English: The former West Avenue Presbyterian Church, 90 West Ferry Street at West Avenue, Buffalo, New York, December 2021. Built in 1891 to a design by locally-based architect Edward Austin Kent, this robust, ponderous-looking edifice is a good exemplification of the Richardsonian Romanesque style of architecture with its rough-textured sandstone masonry walls, preponderance of round arches, and overall stout, bottom-heavy massing. Worthy of special note is the corner tower, with the simplicity of its pyramidal roof coming in stark contrast to its façade, wherein paired round-arched windows are topped by a roundel and framed by consecutive blind arches, with detailing including pilaster strips with stylized stone capitals, a diaper pattern in the masonry work of the tympanum, and impressive corbelling underneath the outermost arch. The congregation originally known as the First Presbyterian Church of Black Rock was founded in 1831 and spent its initial years holding services in the former
Union Meeting House near the foot of Breckenridge Street, which still stands and is today the oldest extant church building in Buffalo.
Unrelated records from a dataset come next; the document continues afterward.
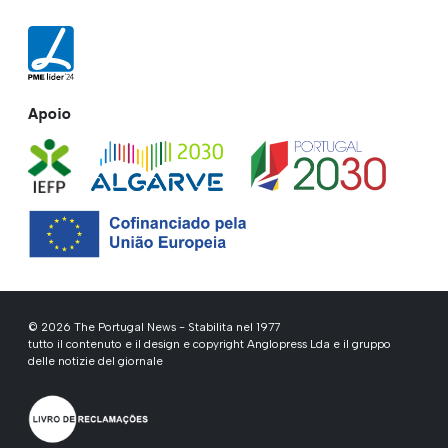
Apoio
© 2026 The Portugal News - Stabilita nel 1977
tutto il contenuto e il design e copyright Anglopress Lda e il gruppo
delle notizie del giornale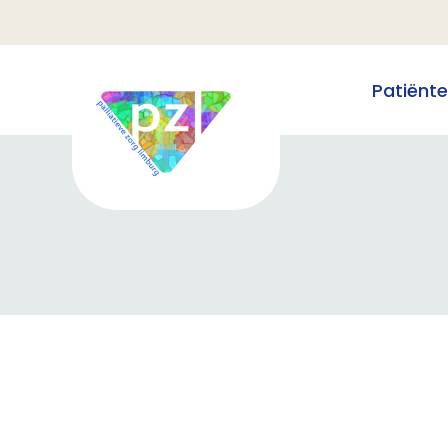
Patiënt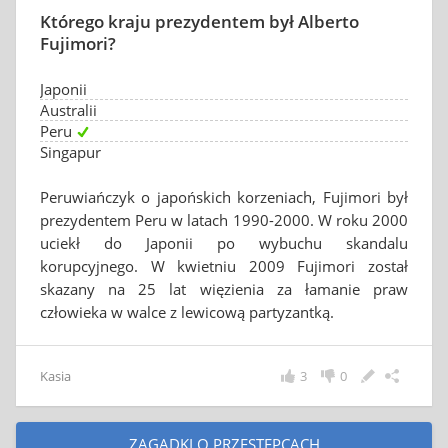
Którego kraju prezydentem był Alberto
Fujimori?
Japonii
Australii
Peru
Singapur
Peruwiańczyk o japońskich korzeniach, Fujimori był
prezydentem Peru w latach 1990-2000. W roku 2000
uciekł do Japonii po wybuchu skandalu
korupcyjnego. W kwietniu 2009 Fujimori został
skazany na 25 lat więzienia za łamanie praw
człowieka w walce z lewicową partyzantką.
Kasia
3
0
ZAGADKI O PRZESTĘPCACH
Having outgrown that small edifice, they had this church built for them beginning in 1889 and continued worshipping there for over a century, until a dwindling membership tally forced the flock's disbanding in 2011. After a brief period of use by the nondenominational, multiracial All Nations House of Prayer, the building was purchased by
Rich Products Corporation in 2021 and was named a local historic landmark that same year.